Task data Start Marker

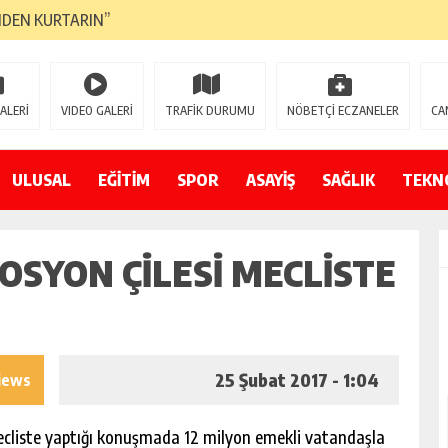
NDEN KURTARIN”
CANAVARI YEDİ
LMAZ”
ALERİ
VIDEO GALERİ
TRAFİK DURUMU
NÖBETÇİ ECZANELER
CA
A ÇEVİRİYOR
ZIN YENİ GÖZDESİ OLACAK”
ULUSAL
EĞİTİM
SPOR
ASAYİŞ
SAĞLIK
TEKN
 AÇILDI
SYON ÇILESI MECLISTE
PATILMAYACAĞINI KAMUOYUNA AÇIKLAYIN”
NDE DURMAYA DAVET EDİYORUZ”
ÖDÜLÜ”
25 Şubat 2017 - 1:04
iews
ecliste yaptığı konuşmada 12 milyon emekli vatandaşla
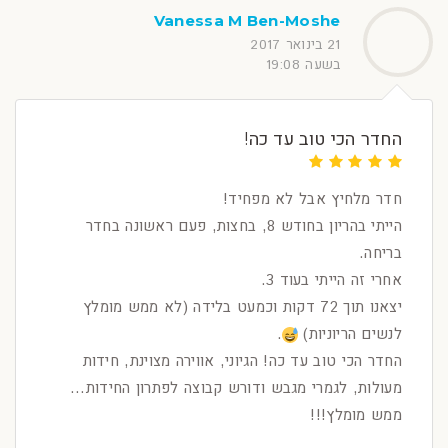
Vanessa M Ben-Moshe
21 בינואר 2017
בשעה 19:08
החדר הכי טוב עד כה!
חדר מלחיץ אבל לא מפחיד!
הייתי בהריון בחודש 8, בחצות, פעם ראשונה בחדר
בריחה.
אחרי זה הייתי בעוד 3.
יצאנו תוך 72 דקות וכמעט בלידה (לא ממש מומלץ
לנשים הריוניות)
.
החדר הכי טוב עד כה! הגיוני, אווירה מצוינת, חידות
מעולות, לגמרי מגבש ודורש קבוצה לפתרון החידות...
ממש מומלץ!!!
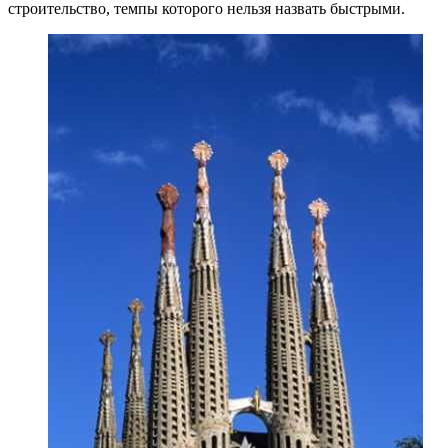
строительство, темпы которого нельзя назвать быстрыми.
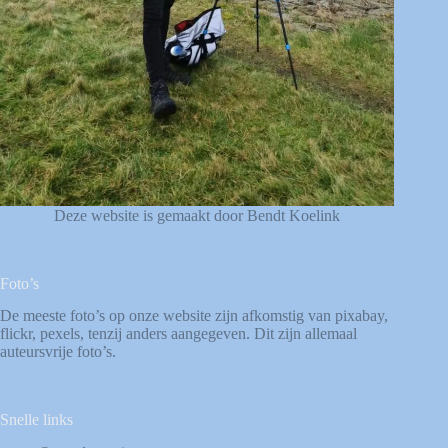
Deze website is gemaakt door Bendt Koelink
Foto’s
De meeste foto’s op onze website zijn afkomstig van
pixabay
,
flickr
,
pexels
, tenzij anders aangegeven. Dit zijn allemaal
auteursvrije foto’s.
Snelle links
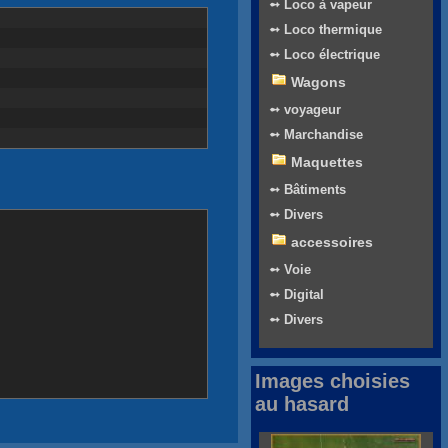
➻ Loco à vapeur
➻ Loco thermique
➻ Loco électrique
Wagons
➻ voyageur
➻ Marchandise
Maquettes
➻ Bâtiments
➻ Divers
accessoires
➻ Voie
➻ Digital
➻ Divers
Images choisies
au hasard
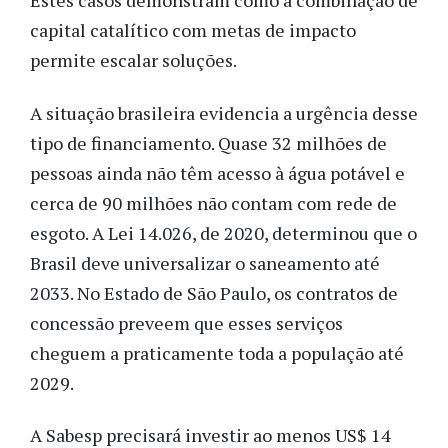
Estes casos demonstram como a combinação de
capital catalítico com metas de impacto
permite escalar soluções.
A situação brasileira evidencia a urgência desse
tipo de financiamento. Quase 32 milhões de
pessoas ainda não têm acesso à água potável e
cerca de 90 milhões não contam com rede de
esgoto. A Lei 14.026, de 2020, determinou que o
Brasil deve universalizar o saneamento até
2033. No Estado de São Paulo, os contratos de
concessão preveem que esses serviços
cheguem a praticamente toda a população até
2029.
A Sabesp precisará investir ao menos US$ 14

Task data End Marker

The entries are to be copied exactly, and each image is to be omitted.

NDEN KURTARIN”
CANAVARI YEDİ
LMAZ”
ALERİ
VIDEO GALERİ
TRAFİK DURUMU
NÖBETÇİ ECZANELER
CA
A ÇEVİRİYOR
ZIN YENİ GÖZDESİ OLACAK”
ULUSAL
EĞİTİM
SPOR
ASAYİŞ
SAĞLIK
TEKN
 AÇILDI
SYON ÇILESI MECLISTE
PATILMAYACAĞINI KAMUOYUNA AÇIKLAYIN”
NDE DURMAYA DAVET EDİYORUZ”
ÖDÜLÜ”
25 Şubat 2017 - 1:04
iews
ecliste yaptığı konuşmada 12 milyon emekli vatandaşla
Vanessa M Ben-Moshe
21 בינואר 2017
בשעה 19:08
החדר הכי טוב עד כה!
חדר מלחיץ אבל לא מפחיד!
הייתי בהריון בחודש 8, בחצות, פעם ראשונה בחדר
בריחה.
אחרי זה הייתי בעוד 3.
יצאנו תוך 72 דקות וכמעט בלידה (לא ממש מומלץ
לנשים הריוניות)
.
החדר הכי טוב עד כה! הגיוני, אווירה מצוינת, חידות
מעולות, לגמרי מגבש ודורש קבוצה לפתרון החידות...
ממש מומלץ!!!
строительство, темпы которого нельзя назвать быстрыми.
Deze website is gemaakt door Bendt Koelink
Foto’s
De meeste foto’s op onze website zijn afkomstig van
pixabay
,
flickr
,
pexels
, tenzij anders aangegeven. Dit zijn allemaal
auteursvrije foto’s.
Snelle links
➻ Loco à vapeur
➻ Loco thermique
➻ Loco électrique
Wagons
➻ voyageur
➻ Marchandise
Maquettes
➻ Bâtiments
➻ Divers
accessoires
➻ Voie
➻ Digital
➻ Divers
Images choisies
au hasard
Estes casos demonstram como a combinação de
capital catalítico com metas de impacto
permite escalar soluções.
A situação brasileira evidencia a urgência desse
tipo de financiamento. Quase 32 milhões de
pessoas ainda não têm acesso à água potável e
cerca de 90 milhões não contam com rede de
esgoto. A Lei 14.026, de 2020, determinou que o
Brasil deve universalizar o saneamento até
2033. No Estado de São Paulo, os contratos de
concessão preveem que esses serviços
cheguem a praticamente toda a população até
2029.
A Sabesp precisará investir ao menos US$ 14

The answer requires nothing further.